Thanks to James Bickford Smith of Littleton Chambers for preparing this case summary
Is a company administrator able to make dismissals for economic, technical or organisational reasons (ETO) and then sell the business on without passing TUPE liability for them to the purchaser?
Yes, if the reason for the dismissals was to enable the company in administration to continue to trade, holds the Court of Appeal in Crystal Palace FC Ltd v Kavanagh and others.
The employment tribunal had found that the reason dismissals were made by the football club’s administrator was to continue trading the business, with an ultimate objective of selling it on to a purchaser waiting in the wings. It followed that the dismissals were made for ETO reasons so that liability did not pass to the club’s purchaser. The EAT rejected that approach as contrary to Spaceright Europe Ltd v Baillavoine. It held that the administrator’s admitted intention of selling the club on meant that the dismissals could not be made for ETO reasons. That meant that liability passed to the Club’s purchaser.

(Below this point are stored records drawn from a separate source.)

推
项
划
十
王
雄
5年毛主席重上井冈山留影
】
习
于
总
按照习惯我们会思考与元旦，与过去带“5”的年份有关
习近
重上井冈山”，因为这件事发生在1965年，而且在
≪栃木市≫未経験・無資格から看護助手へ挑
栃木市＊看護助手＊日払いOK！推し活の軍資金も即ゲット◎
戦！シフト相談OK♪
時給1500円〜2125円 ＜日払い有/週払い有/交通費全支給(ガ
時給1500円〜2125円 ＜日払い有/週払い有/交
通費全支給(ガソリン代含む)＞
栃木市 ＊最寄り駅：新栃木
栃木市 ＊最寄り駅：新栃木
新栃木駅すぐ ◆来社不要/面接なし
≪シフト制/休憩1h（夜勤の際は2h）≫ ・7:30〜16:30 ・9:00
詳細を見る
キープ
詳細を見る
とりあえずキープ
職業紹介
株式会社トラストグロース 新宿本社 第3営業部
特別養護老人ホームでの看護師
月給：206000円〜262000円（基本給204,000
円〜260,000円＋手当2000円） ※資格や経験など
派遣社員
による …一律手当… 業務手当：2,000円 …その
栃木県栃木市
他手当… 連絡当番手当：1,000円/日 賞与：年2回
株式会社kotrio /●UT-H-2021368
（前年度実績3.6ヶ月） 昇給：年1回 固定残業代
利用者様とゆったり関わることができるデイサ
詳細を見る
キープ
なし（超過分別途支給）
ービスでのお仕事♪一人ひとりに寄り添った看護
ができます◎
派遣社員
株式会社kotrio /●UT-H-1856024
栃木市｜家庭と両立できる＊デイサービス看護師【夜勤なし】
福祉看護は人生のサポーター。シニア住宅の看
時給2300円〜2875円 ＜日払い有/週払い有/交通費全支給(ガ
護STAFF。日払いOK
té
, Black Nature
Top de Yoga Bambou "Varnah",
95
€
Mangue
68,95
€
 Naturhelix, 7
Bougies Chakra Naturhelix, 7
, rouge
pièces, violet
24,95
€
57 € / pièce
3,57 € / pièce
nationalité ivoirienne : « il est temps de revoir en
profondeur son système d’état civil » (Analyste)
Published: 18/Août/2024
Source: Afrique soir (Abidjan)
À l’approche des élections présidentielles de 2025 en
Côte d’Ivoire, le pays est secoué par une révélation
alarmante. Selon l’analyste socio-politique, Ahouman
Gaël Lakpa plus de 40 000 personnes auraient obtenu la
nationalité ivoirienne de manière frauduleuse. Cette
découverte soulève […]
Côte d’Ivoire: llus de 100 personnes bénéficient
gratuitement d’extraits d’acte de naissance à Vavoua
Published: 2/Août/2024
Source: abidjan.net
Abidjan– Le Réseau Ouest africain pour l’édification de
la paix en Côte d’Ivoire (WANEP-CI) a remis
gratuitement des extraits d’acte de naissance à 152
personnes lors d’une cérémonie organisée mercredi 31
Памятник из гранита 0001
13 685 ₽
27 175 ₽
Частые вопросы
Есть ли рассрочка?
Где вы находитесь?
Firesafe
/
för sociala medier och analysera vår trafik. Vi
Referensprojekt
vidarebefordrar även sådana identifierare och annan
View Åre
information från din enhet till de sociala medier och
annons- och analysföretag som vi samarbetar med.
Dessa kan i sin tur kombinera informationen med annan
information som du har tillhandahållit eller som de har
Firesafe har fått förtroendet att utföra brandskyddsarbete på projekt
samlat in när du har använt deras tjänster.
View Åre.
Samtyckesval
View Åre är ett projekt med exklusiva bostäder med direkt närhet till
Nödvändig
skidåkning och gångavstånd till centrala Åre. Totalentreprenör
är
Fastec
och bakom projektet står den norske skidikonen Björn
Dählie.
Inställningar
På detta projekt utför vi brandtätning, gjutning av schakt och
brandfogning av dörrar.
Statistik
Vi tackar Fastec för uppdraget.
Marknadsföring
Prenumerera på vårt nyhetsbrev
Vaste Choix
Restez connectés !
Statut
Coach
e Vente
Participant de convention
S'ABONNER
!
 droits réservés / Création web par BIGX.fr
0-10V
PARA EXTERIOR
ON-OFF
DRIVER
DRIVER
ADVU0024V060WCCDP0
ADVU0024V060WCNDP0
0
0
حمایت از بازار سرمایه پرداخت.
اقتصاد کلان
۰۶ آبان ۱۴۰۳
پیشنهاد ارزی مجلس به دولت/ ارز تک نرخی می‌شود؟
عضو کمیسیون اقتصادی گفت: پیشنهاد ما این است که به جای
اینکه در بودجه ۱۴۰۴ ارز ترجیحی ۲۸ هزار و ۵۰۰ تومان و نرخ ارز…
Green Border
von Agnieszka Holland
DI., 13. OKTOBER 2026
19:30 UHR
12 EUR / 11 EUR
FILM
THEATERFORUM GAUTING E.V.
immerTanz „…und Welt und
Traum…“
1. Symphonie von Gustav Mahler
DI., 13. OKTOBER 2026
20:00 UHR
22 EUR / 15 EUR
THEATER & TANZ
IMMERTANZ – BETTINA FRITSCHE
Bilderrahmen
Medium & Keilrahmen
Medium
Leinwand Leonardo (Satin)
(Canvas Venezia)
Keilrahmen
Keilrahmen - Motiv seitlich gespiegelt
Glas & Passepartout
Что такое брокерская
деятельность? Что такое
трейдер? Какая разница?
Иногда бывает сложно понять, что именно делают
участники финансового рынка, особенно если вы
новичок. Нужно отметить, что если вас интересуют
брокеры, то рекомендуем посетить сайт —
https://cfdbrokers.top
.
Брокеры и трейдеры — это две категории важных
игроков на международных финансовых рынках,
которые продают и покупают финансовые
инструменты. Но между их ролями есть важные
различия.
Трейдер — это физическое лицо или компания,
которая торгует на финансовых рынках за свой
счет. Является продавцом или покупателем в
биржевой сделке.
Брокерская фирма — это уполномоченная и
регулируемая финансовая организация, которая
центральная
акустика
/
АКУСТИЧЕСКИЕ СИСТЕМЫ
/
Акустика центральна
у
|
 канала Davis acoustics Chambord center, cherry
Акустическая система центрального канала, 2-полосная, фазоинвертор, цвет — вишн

The Court of Appeal finds that the EAT had been wrong to reverse the tribunal. Administrators “will almost always have a transfer of the undertaking as their ultimate objective” but that does not mean that the reason for dismissals made by them will always be to make the business more attractive to a purchaser. They can also be made to allow the business to carrying on trading. On the facts the dismissals at the Club had been made for that reason, so liability did not pass to the purchaser.
The case will be of considerable importance to insolvency professionals. It marks a partial retreat from Spaceright and a recognition (notably in the firm concurring judgment of Briggs LJ) of the importance of the wider policy objective of corporate rescue.